The new RL objective is:

$$ \begin{align} J(\pi) \stackrel{.}{=} \mathbb{E}_{\pi} \Big[ R_{t+1} + \beta \mathcal{H} \big( \pi(A_t | S_t ) \big) | S_t, A_t \sim \pi \Big], \end{align} $$

where

$\mathcal{H} \big( \pi( \cdot | S_t ) \big) \stackrel{.}{=} \mathbb{E}_{\pi}\Big[ -\log \big( \pi( \cdot | S_t ) \big) \Big] $ is the entropy of the policy $\pi$.
- $\beta$² – trade-off coefficient between the policy entropy term and the reward³.

Soft Approximate Policy Iteration (s-API)

Instead of running policy iteration with policy evaluation and policy improvement to convergence, the two steps are each approximated with some number of gradient descent steps.

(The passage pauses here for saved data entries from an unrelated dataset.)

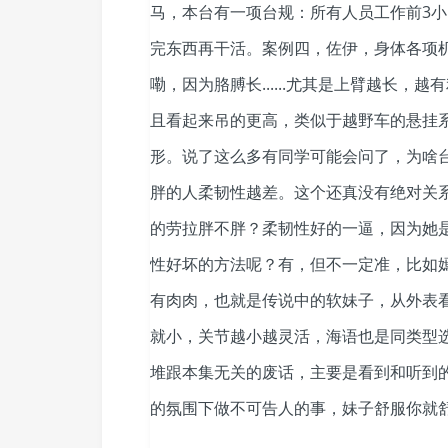
马，本台有一项台规：所有人员工作前3
完东西再干活。案例四，佐伊，身体各项
嘞，因为胳膊长......尤其是上臂越长
且看起来吊的更高，类似于越野车的悬挂
形。说了这么多有同学可能会问了，为啥
胖的人柔韧性越差。这个还真没有绝对关
的劳拉胖不胖？柔韧性好的一逼，因为她
性好坏的方法呢？有，但不一定准，比如
有肉肉，也就是传说中的软妹子，从外表
就小，关节越小越灵活，海语也是同类型
堆跟本集无关的废话，主要是看到和听到的
的氛围下做不可告人的事，妹子舒服你就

The value function, two action-value functions, and policy are parametrized using function approximation by $\mathbf{w}, \bm{\theta}_1, \bm{\theta}_2, \bm{\theta}_\pi$ . We surpress in the following equations, where appropriate, that these quantities are functions of their parameters.

Policy Evaluation

In policy evaluation, the state-value and action-value functions are updated.

State-value function

$$ \begin{align} J_{\hat{v}}(\mathbf{w}) &\stackrel{.}{=} \mathbb{E}_{s \sim \mathcal{D}} \Bigg[ \frac{1}{2} \Big( \hat{v}(s, \mathbf{w}) - \mathbb{E}_{\tilde{a} \sim \pi( \cdot | s, \bm{\theta}_\pi) } [ \hat{q}(s, \tilde{a}) - \log \pi(\tilde{a} | s, \bm{\theta}_\pi) ] \Big)^2 \Bigg], \end{align}, $$

where $\mathcal{D} \stackrel{.}{=} \lbrace (s, a, r, s^\prime) \rbrace^N_{n=1}$ is the replay buffer and $\tilde{a}$ is to denote that the action is sampled from the current policy and not the replay buffer.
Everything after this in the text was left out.